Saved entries
+-------+

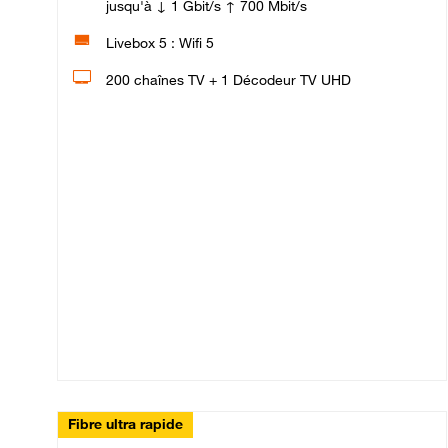
jusqu'à ↓ 1 Gbit/s ↑ 700 Mbit/s
Livebox 5 : Wifi 5
200 chaînes TV + 1 Décodeur TV UHD
Fibre ultra rapide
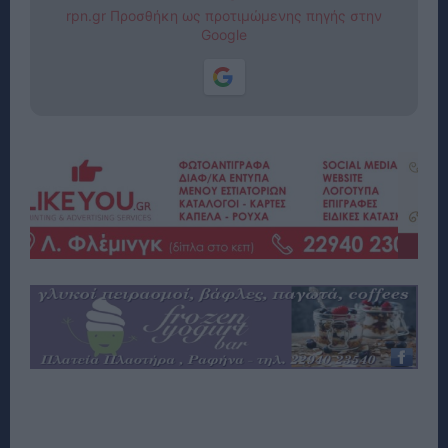
rpn.gr Προσθήκη ως προτιμώμενης πηγής στην
Google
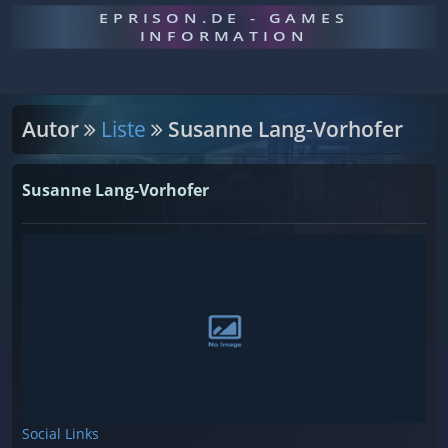
EPRISON.DE - GAMES
INFORMATION
Autor
Liste
Susanne Lang-Vorhofer
Susanne Lang-Vorhofer
Social Links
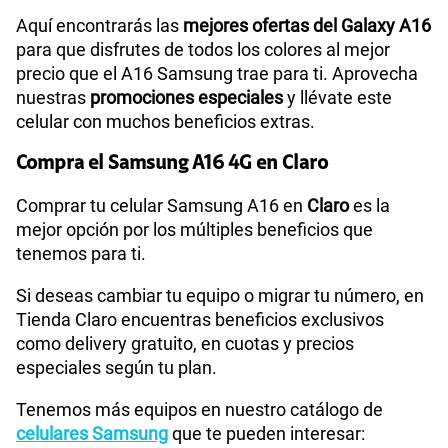
Aquí encontrarás las
mejores ofertas del Galaxy A16
para que disfrutes de todos los colores al mejor
precio que el A16 Samsung trae para ti. Aprovecha
nuestras
promociones especiales
y llévate este
celular con muchos beneficios extras.
Compra el Samsung A16 4G en Claro
Comprar tu celular Samsung A16 en
Claro
es la
mejor opción por los múltiples beneficios que
tenemos para ti.
Si deseas cambiar tu equipo o migrar tu número, en
Tienda Claro encuentras beneficios exclusivos
como delivery gratuito, en cuotas y precios
especiales según tu plan.
Tenemos más equipos en nuestro catálogo de
celulares Samsung
que te pueden interesar:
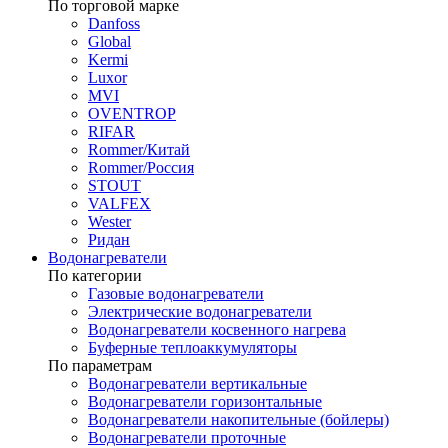
По торговой марке
Danfoss
Global
Kermi
Luxor
MVI
OVENTROP
RIFAR​
Rommer/Китай
Rommer/Россия
STOUT
VALFEX
Wester
Ридан
Водонагреватели
По категории
Газовые водонагреватели
Электрические водонагреватели
Водонагреватели косвенного нагрева
Буферные теплоаккумуляторы
По параметрам
Водонагреватели вертикальные
Водонагреватели горизонтальные
Водонагреватели накопительные (бойлеры)
Водонагреватели проточные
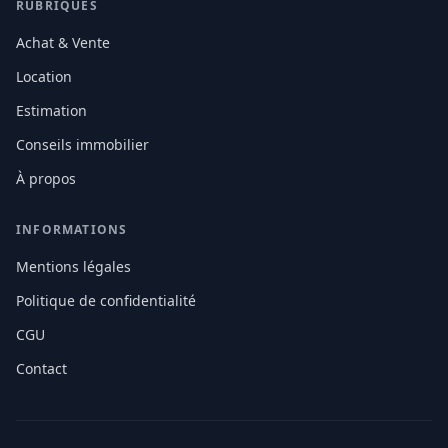
RUBRIQUES
Achat & Vente
Location
Estimation
Conseils immobilier
À propos
INFORMATIONS
Mentions légales
Politique de confidentialité
CGU
Contact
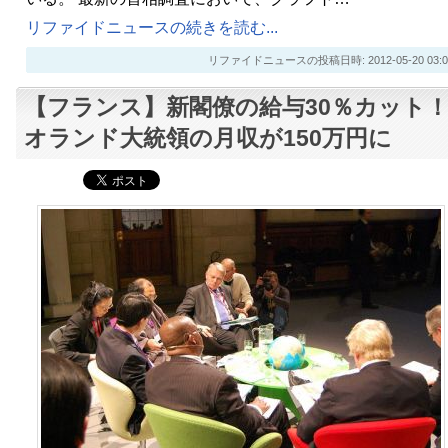
リファイドニュースの続きを読む...
リファイドニュースの投稿日時: 2012-05-20 03:0
【フランス】新閣僚の給与30％カット
オランド大統領の月収が150万円に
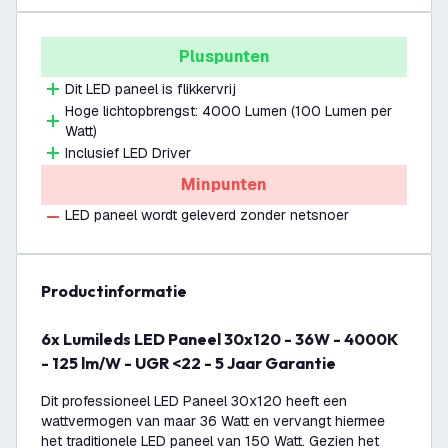
Pluspunten
Dit LED paneel is flikkervrij
Hoge lichtopbrengst: 4000 Lumen (100 Lumen per
Watt)
Inclusief LED Driver
Minpunten
LED paneel wordt geleverd zonder netsnoer
productinformatie
6x Lumileds LED Paneel 30x120 - 36W - 4000K
- 125 lm/W - UGR <22 - 5 Jaar Garantie
Dit professioneel LED Paneel 30x120 heeft een
wattvermogen van maar 36 Watt en vervangt hiermee
het traditionele LED paneel van 150 Watt. Gezien het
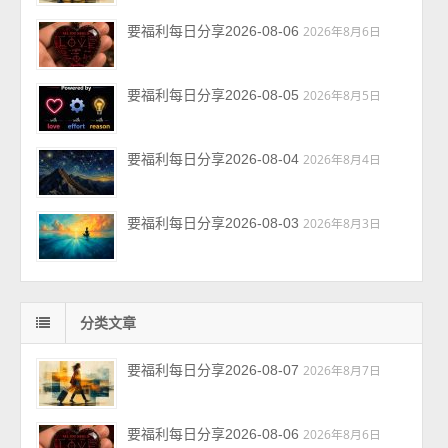
要福利每日分享2026-08-06
2026年8月6日
要福利每日分享2026-08-05
2026年8月5日
要福利每日分享2026-08-04
2026年8月4日
要福利每日分享2026-08-03
2026年8月3日
分类文章
要福利每日分享2026-08-07
2026年8月7日
要福利每日分享2026-08-06
2026年8月6日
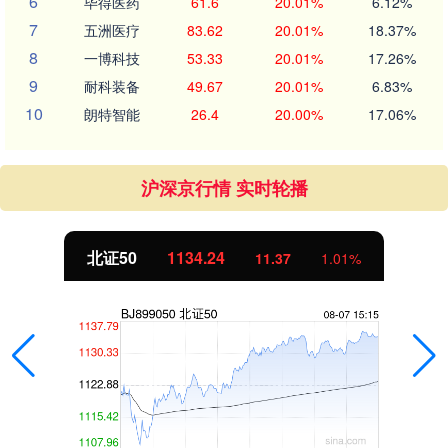
6
毕得医药
61.6
20.01%
6.12%
7
五洲医疗
83.62
20.01%
18.37%
8
一博科技
53.33
20.01%
17.26%
9
耐科装备
49.67
20.01%
6.83%
10
朗特智能
26.4
20.00%
17.06%
沪深京行情 实时轮播
北证50
1134.24
11.37
1.01%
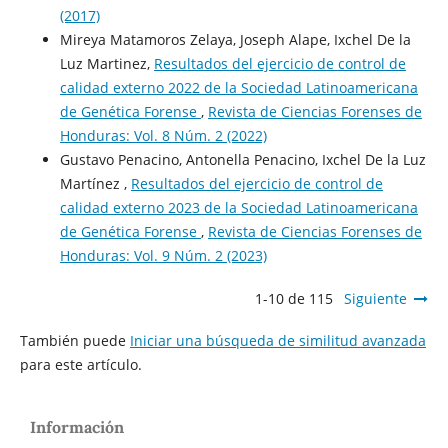
(2017)
Mireya Matamoros Zelaya, Joseph Alape, Ixchel De la
Luz Martinez,
Resultados del ejercicio de control de
calidad externo 2022 de la Sociedad Latinoamericana
de Genética Forense
,
Revista de Ciencias Forenses de
Honduras: Vol. 8 Núm. 2 (2022)
Gustavo Penacino, Antonella Penacino, Ixchel De la Luz
Martínez ,
Resultados del ejercicio de control de
calidad externo 2023 de la Sociedad Latinoamericana
de Genética Forense
,
Revista de Ciencias Forenses de
Honduras: Vol. 9 Núm. 2 (2023)
1-10 de 115
Siguiente
También puede
Iniciar una búsqueda de similitud avanzada
para este artículo.
Información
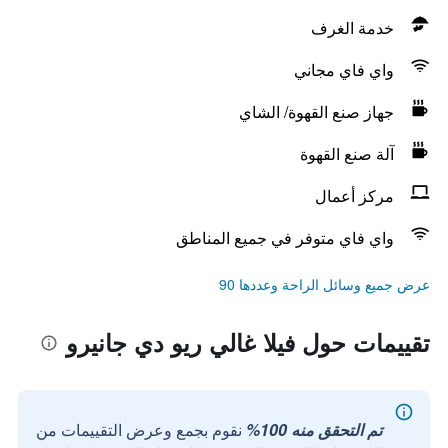
خدمة الغرف
واي فاي مجاني
جهاز صنع القهوة/ الشاي
آلة صنع القهوة
مركز أعمال
واي فاي متوفر في جميع المناطق
عرض جميع وسائل الراحة وعددها 90
تقييمات حول فيلا غالي ريو دي جانيرو
تم التحقق منه 100%
نقوم بجمع وعرض التقييمات من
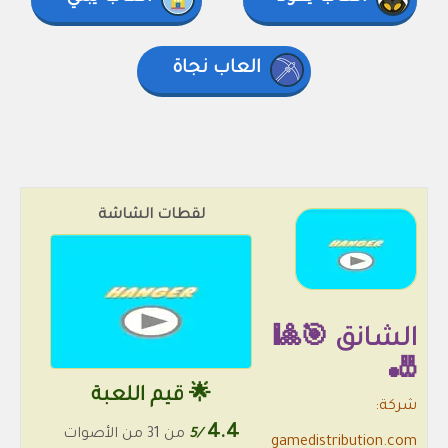
العاب نجاة
لقطات الشاشة
الشانق 🎯🎱
🎳
🌟 قيم اللعبة
شركة:
4.4
/5
من 31 من الأصوات
gamedistribution.com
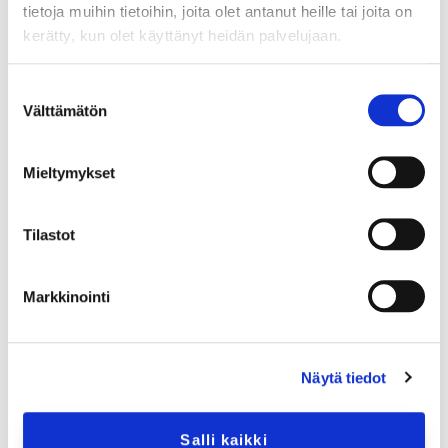
tietoja muihin tietoihin, joita olet antanut heille tai joita on
kerätty, kun olet käyttänyt heidän palvelujaan.
Digisairaalan Apu
Suostumuksen
Digisairaalasta saat nopeasti yhteyden lääkäriin,
Välttämätön
valinta
joka voi arvioida huimauksen syyn ja suunnitella
tarvittavat tutkimukset ja hoidon. Ammattilaisen
avulla voit selvittää huimauksen taustat ja saada
Mieltymykset
tarvittavan hoidon.
Huimaus voi olla hankala ja pelottava oire.
Tilastot
Digisairaalasta saat nopeasti apua ja tukea sen
selvittelyyn ja hoitoon. Älä epäröi ottaa yhteyttä
Markkinointi
lääkäriin, jos koet voimakasta tai toistuvaa
huimausta.
Näytä tiedot
Salli kaikki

+-------+

• _TASK DIRECTIONS_
When the entries above show the word "especiales" in a line, copy that line out.

• _RESULT OF THE TASK_
promociones especiales
especiales según tu plan.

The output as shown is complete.